- Your task -
Using the line with "Saison 2018" as your starting point, transcribe it and each line beneath it word for word until the records run out, without pictures.

- Source information -

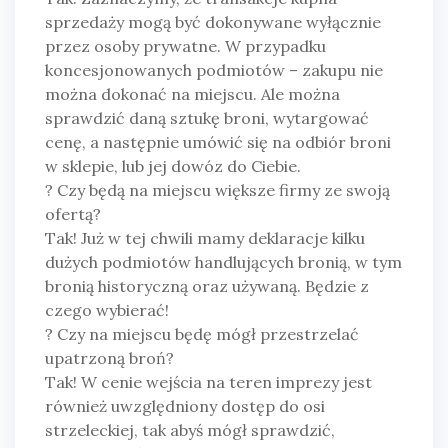
sprzedaży mogą być dokonywane wyłącznie
przez osoby prywatne. W przypadku
koncesjonowanych podmiotów – zakupu nie
można dokonać na miejscu. Ale można
sprawdzić daną sztukę broni, wytargować
cenę, a następnie umówić się na odbiór broni
w sklepie, lub jej dowóz do Ciebie.
?
Czy będą na miejscu większe firmy ze swoją
ofertą?
Tak! Już w tej chwili mamy deklaracje kilku
dużych podmiotów handlujących bronią, w tym
bronią historyczną oraz używaną. Będzie z
czego wybierać!
?
Czy na miejscu będę mógł przestrzelać
upatrzoną broń?
Tak! W cenie wejścia na teren imprezy jest
również uwzględniony dostęp do osi
strzeleckiej, tak abyś mógł sprawdzić,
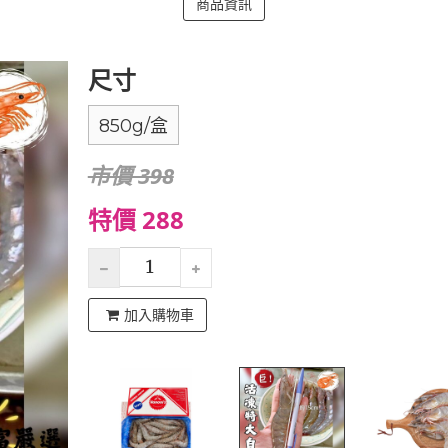
商品資訊
尺寸
850g/盒
市價 398
特價 288
加入購物車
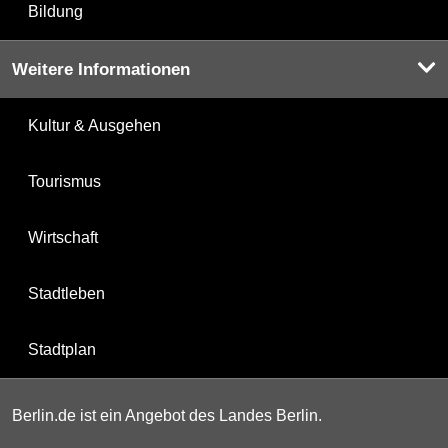
Bildung
Weitere Informationen
Kultur & Ausgehen
Tourismus
Wirtschaft
Stadtleben
Stadtplan
Berlin.de ist ein Angebot des Landes Berlin.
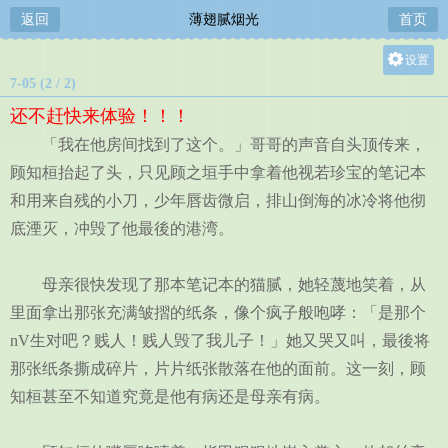
返回
薄翅腻烟光
首页
设置
7-05 (2 / 2)
关灯
还不赶快来体验！！！
大
「我在他房间找到了这个。」哥哥的声音自头顶传来，
中
顾知桓抬起了头，只见顾之垣手中拿着他视若珍宝的笔记本
小
和用来自残的小刀，少年唇齿微启，排山倒海的冰冷将他彻
底湮灭，冲毁了他最後的港湾。
母亲很快发现了那本笔记本的猫腻，她轻蔑地笑着，从
里面拿出那张充满皱摺的纸条，像个疯子般咆哮：「是那个
nV生对吧？贱人！贱人毁了我儿子！」她又哭又叫，最後将
那张纸条撕成碎片，片片纸张散落在他的面前。这一刻，顾
知桓甚至不知道究竟是他有病还是母亲有病。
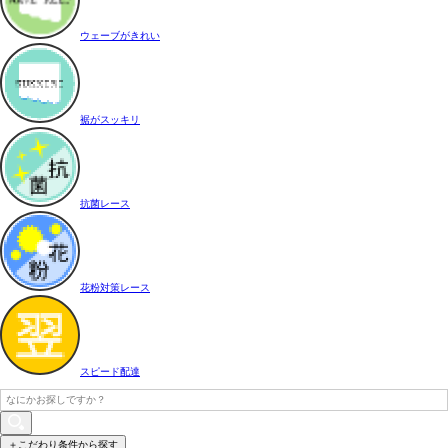
ウェーブがきれい
裾がスッキリ
抗菌レース
花粉対策レース
スピード配達
＋こだわり条件から探す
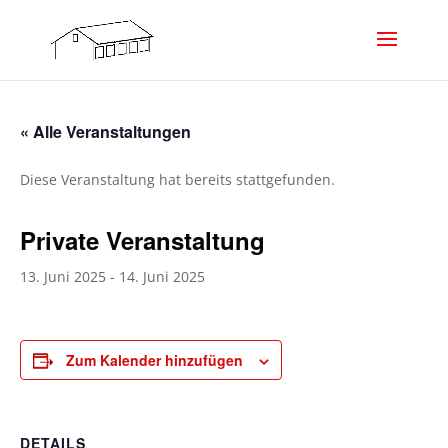
« Alle Veranstaltungen
Diese Veranstaltung hat bereits stattgefunden.
Private Veranstaltung
13. Juni 2025
-
14. Juni 2025
Zum Kalender hinzufügen
DETAILS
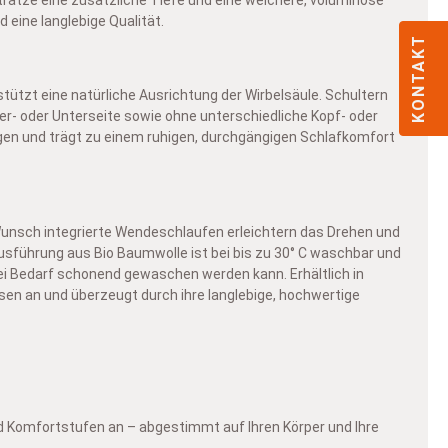
 eine langlebige Qualität.
KONTAKT
ützt eine natürliche Ausrichtung der Wirbelsäule. Schultern
er- oder Unterseite sowie ohne unterschiedliche Kopf- oder
ungen und trägt zu einem ruhigen, durchgängigen Schlafkomfort
Wunsch integrierte Wendeschlaufen erleichtern das Drehen und
sführung aus Bio Baumwolle ist bei bis zu 30° C waschbar und
bei Bedarf schonend gewaschen werden kann. Erhältlich in
sen an und überzeugt durch ihre langlebige, hochwertige
und Komfortstufen an – abgestimmt auf Ihren Körper und Ihre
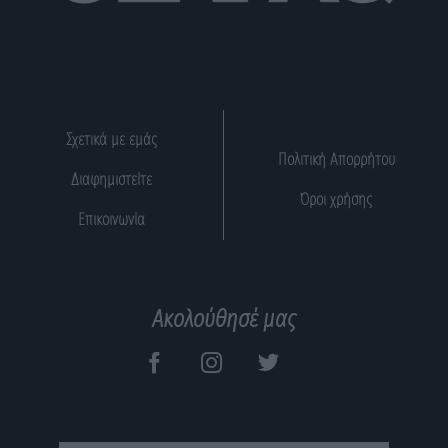
Σχετικά με εμάς
Πολιτική Απορρήτου
Διαφημιστείτε
Όροι χρήσης
Επικοινωνία
Ακολούθησέ μας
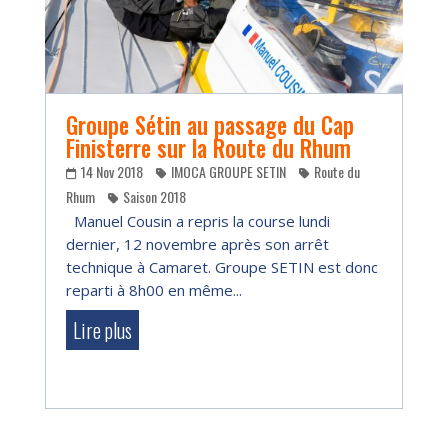
Groupe Sétin au passage du Cap
Finisterre sur la Route du Rhum
14 Nov 2018
IMOCA GROUPE SETIN
Route du
Rhum
Saison 2018
Manuel Cousin a repris la course lundi
dernier, 12 novembre après son arrêt
technique à Camaret. Groupe SETIN est donc
reparti à 8h00 en même...
Lire plus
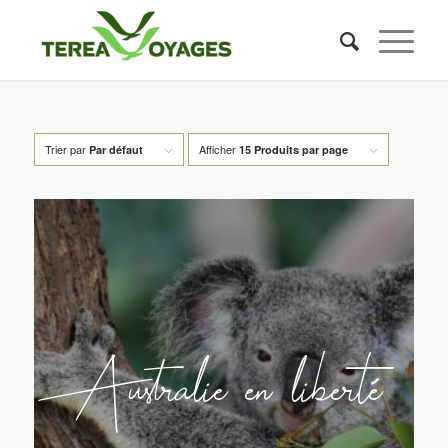
Trier par
Afficher
Par défaut
15 Produits par page
Australie en liberté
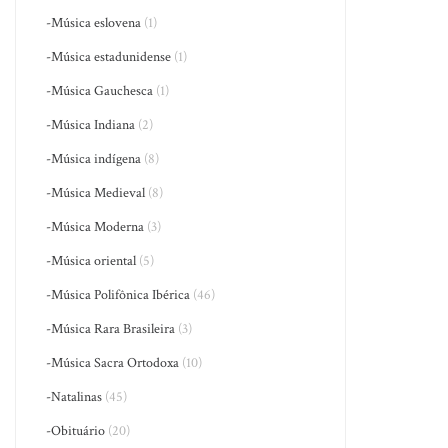
-Música eslovena
(1)
-Música estadunidense
(1)
-Música Gauchesca
(1)
-Música Indiana
(2)
-Música indígena
(8)
-Música Medieval
(8)
-Música Moderna
(3)
-Música oriental
(5)
-Música Polifônica Ibérica
(46)
-Música Rara Brasileira
(3)
-Música Sacra Ortodoxa
(10)
-Natalinas
(45)
-Obituário
(20)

- Answer section -
Saison 2018
Manuel Cousin a repris la course lundi
dernier, 12 novembre après son arrêt
technique à Camaret. Groupe SETIN est donc
reparti à 8h00 en même...
Lire plus
Trier par
Afficher
Par défaut
15 Produits par page
Australie en liberté
-Música eslovena
(1)
-Música estadunidense
(1)
-Música Gauchesca
(1)
-Música Indiana
(2)
-Música indígena
(8)
-Música Medieval
(8)
-Música Moderna
(3)
-Música oriental
(5)
-Música Polifônica Ibérica
(46)
-Música Rara Brasileira
(3)
-Música Sacra Ortodoxa
(10)
-Natalinas
(45)
-Obituário
(20)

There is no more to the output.